When the GOP thinks about attracting unmarried women in the future, it should remember that this group is growing extremely fast. And the reason it is growing so fast is because so many young women are rejecting marriage. A pastor I know in a large California parish told me he has not seen one case, in 8 years, of a young couple coming to the church and saying, "We're in love and we want to get married." It's all half-brothers and shacking up and serial live-ins and ruined children. The GOP will never be able to match the democrats when it comes to freebies for unmarried women, or for anyone else. And our efforts to emphasize "traditional family values" (another sincere effort, now translated as hate speech by most of America) have utterly failed.

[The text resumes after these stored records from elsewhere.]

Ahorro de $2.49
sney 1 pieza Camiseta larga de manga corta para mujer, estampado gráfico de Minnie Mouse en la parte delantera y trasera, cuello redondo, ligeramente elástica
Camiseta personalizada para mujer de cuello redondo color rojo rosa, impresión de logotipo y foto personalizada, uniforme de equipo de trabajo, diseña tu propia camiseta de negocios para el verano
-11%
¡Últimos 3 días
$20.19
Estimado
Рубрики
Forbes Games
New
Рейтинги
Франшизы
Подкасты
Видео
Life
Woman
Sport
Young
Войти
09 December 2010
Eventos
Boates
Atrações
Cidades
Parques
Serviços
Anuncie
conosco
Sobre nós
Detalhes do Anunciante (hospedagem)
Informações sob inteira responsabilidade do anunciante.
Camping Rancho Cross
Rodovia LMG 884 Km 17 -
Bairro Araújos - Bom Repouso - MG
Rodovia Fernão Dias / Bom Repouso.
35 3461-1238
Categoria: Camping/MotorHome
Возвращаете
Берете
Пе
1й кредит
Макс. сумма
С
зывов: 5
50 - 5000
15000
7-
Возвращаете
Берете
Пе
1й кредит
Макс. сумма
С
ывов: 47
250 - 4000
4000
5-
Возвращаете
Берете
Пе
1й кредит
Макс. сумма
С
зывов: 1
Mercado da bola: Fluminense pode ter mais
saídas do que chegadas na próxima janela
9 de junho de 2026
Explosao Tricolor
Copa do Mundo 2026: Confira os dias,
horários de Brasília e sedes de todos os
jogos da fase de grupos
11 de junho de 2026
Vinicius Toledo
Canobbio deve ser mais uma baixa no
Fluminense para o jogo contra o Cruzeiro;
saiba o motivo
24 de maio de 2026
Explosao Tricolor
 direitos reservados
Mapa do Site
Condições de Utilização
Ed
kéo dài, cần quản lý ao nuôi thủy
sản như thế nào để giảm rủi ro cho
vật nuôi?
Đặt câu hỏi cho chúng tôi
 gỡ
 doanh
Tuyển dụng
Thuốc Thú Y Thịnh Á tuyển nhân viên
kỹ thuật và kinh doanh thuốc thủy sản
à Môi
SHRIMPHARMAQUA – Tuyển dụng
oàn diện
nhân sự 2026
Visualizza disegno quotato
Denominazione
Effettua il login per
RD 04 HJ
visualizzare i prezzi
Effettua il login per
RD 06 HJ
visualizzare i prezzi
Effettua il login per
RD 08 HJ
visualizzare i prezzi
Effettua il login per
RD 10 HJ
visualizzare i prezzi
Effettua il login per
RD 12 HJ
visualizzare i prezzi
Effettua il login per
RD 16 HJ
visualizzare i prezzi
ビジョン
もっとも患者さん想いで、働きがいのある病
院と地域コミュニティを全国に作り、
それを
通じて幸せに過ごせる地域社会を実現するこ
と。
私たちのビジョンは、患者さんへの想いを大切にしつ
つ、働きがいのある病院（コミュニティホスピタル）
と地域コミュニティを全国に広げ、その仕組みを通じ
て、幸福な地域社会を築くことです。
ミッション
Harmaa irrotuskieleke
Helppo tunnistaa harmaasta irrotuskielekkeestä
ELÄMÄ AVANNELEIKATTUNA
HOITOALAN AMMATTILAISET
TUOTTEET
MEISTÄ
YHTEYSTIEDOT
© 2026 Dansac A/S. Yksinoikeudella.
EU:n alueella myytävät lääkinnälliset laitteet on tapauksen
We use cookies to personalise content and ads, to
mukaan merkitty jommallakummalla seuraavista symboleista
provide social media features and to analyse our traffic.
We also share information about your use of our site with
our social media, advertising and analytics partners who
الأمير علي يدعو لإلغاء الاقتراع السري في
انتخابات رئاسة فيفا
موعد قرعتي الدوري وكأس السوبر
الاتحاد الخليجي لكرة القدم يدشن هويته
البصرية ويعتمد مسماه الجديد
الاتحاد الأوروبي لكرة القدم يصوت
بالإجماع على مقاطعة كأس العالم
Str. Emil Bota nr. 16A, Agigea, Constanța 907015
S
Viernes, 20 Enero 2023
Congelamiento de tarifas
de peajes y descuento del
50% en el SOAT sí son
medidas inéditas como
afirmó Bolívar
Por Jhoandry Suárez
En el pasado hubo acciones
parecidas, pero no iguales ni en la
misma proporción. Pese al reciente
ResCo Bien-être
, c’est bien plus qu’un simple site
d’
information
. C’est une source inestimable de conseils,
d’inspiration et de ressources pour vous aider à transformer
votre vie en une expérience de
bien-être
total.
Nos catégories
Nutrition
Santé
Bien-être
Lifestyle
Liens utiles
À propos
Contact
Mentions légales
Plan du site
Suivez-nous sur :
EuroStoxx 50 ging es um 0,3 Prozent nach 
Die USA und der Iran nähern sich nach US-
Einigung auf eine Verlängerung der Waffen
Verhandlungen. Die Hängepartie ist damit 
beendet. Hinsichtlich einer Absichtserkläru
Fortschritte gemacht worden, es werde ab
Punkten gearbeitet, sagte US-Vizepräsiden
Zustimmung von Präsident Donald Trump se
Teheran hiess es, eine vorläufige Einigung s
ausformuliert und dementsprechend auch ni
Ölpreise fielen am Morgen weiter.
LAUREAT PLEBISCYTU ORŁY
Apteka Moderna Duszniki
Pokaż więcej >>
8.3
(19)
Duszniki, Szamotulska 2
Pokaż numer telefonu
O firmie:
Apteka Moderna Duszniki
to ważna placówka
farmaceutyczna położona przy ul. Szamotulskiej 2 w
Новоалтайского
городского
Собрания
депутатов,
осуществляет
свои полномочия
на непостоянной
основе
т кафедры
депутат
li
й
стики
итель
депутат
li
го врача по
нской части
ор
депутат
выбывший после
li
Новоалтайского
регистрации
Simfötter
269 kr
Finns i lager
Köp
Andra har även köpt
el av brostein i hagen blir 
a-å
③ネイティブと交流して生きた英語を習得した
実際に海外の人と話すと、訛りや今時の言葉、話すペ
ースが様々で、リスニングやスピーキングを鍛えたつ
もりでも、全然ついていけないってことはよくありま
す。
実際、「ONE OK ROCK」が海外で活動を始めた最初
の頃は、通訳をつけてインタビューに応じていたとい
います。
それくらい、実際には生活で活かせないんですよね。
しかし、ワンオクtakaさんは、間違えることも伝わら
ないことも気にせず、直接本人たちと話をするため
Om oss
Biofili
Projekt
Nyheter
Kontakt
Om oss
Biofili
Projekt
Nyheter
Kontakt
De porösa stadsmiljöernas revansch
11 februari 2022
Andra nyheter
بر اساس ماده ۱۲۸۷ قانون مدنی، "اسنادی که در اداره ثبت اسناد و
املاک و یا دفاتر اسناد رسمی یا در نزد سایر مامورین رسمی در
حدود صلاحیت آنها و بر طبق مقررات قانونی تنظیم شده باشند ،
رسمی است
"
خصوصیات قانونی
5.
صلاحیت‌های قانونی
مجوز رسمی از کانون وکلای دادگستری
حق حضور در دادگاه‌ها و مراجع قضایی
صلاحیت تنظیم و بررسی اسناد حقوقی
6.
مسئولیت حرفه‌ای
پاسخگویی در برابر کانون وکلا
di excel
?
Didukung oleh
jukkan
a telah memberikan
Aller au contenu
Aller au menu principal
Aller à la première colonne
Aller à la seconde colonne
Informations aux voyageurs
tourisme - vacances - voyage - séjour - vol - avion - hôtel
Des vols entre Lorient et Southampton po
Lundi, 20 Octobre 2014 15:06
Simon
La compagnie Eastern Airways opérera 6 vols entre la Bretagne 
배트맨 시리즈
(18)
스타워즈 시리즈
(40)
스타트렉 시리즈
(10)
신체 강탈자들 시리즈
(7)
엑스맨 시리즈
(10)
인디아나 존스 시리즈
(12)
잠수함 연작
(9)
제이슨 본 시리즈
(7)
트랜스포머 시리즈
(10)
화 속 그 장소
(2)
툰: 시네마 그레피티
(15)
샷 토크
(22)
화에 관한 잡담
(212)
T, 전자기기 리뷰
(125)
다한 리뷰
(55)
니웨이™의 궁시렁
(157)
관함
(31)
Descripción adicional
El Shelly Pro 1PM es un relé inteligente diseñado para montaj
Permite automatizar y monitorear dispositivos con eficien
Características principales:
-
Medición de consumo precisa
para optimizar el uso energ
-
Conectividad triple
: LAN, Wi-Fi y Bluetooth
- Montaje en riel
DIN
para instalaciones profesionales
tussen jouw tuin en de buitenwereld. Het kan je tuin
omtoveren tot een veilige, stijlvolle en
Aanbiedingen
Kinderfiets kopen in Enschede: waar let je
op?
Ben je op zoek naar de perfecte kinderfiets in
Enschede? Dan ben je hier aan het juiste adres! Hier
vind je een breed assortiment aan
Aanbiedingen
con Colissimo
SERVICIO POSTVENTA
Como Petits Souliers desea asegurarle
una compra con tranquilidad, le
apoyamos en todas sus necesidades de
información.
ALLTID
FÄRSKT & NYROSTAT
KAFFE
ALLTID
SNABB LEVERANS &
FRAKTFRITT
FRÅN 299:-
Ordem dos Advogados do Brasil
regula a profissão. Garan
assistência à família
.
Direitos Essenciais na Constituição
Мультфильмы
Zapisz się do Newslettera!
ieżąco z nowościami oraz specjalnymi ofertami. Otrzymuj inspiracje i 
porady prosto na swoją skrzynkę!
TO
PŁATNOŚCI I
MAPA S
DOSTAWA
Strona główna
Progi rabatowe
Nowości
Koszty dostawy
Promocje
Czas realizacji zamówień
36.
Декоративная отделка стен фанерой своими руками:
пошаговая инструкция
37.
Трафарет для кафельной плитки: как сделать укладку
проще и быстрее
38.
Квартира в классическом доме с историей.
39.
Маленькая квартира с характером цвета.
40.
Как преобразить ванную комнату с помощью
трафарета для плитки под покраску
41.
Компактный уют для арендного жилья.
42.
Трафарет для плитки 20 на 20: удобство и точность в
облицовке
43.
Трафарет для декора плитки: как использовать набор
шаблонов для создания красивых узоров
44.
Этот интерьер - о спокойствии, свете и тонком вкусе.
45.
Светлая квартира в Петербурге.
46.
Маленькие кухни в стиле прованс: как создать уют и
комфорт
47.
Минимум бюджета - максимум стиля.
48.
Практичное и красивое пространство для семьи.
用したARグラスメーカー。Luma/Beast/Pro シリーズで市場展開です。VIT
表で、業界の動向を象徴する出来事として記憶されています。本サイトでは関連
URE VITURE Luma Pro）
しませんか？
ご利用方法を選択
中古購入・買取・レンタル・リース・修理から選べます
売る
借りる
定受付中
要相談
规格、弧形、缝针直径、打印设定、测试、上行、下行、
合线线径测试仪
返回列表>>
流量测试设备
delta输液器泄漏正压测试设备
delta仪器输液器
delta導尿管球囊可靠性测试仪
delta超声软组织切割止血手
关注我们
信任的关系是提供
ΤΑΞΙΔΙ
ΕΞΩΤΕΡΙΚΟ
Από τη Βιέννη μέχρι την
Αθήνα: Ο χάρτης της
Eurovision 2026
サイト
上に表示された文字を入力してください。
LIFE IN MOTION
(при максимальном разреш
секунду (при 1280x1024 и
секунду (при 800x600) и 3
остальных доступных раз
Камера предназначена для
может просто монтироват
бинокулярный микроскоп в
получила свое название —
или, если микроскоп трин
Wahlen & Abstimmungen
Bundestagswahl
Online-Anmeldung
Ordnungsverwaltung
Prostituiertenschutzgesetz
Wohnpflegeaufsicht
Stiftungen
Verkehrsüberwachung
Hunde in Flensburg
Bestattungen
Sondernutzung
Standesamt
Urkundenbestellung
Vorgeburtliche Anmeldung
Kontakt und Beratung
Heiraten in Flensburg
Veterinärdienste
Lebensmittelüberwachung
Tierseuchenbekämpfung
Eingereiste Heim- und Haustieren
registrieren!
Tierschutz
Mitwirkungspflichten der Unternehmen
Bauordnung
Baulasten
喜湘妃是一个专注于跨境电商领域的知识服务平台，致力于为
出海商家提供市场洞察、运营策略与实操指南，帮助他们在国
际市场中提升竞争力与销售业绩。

When the young woman asked the candidates what they would do to correct the fact that women are paid 72 cents on the dollar of what men make, both candidates accepted her premise. Both knew it was a lie, one of those statistical "facts" that drive sane people crazy. But both knew they were in a promising contest, and no liberal is ever going to lose a promising contest with anyone. And so I wish the GOP luck bringing these voters into our fold.
The American people heard about the HHS mandate and yawned. They know nothing about the (again, hear the quaintness) phrase, "religious liberty," but they know everything about Dancing with the Stars. The once-mighty coalitions of Catholics, evangelicals, Mormons, and mainline Protestant churches made tiny sounds, inaudible really, like mice with asthma. Soon gay marriage will be guaranteed by US law, and Catholic churches who do not agree to preside over ceremonies where men marry men will be closed. The church is going to pay a price, then, for their timidity in fighting religious oppression in 2012. I wish my fellow conservatives all the luck in the world on this matter as well.
Conservatives, properly, worry about the high percentage of Americans that pay no income taxes. I wish them luck in attracting voters from the millions of citizens who pay no income taxes today, by making the argument they really should pay something. I would also encourage them to look at the numbers of people paying no taxes overall, but also by ethnic group. They are going to find out the people who voted against them in the highest concentrations Tuesday, have the highest rates of paying no income tax, and also the highest rates of government subsidy. Educate this group, my fellow Reaganites, on voting Republican, because they will show you the virtue of adding you to the rolls of taxpayers, and removing you from the roles of subsidy. Good luck on this quest my friends.
We are entering a period of steep national decline. The incredible virtues that made America what it was are fading away and can never be recovered. Virtually every conservative hero since the Revolution has warned this day would come if we continued doing bad things, but strangely, now that it is here, even National Review cannot recognize it.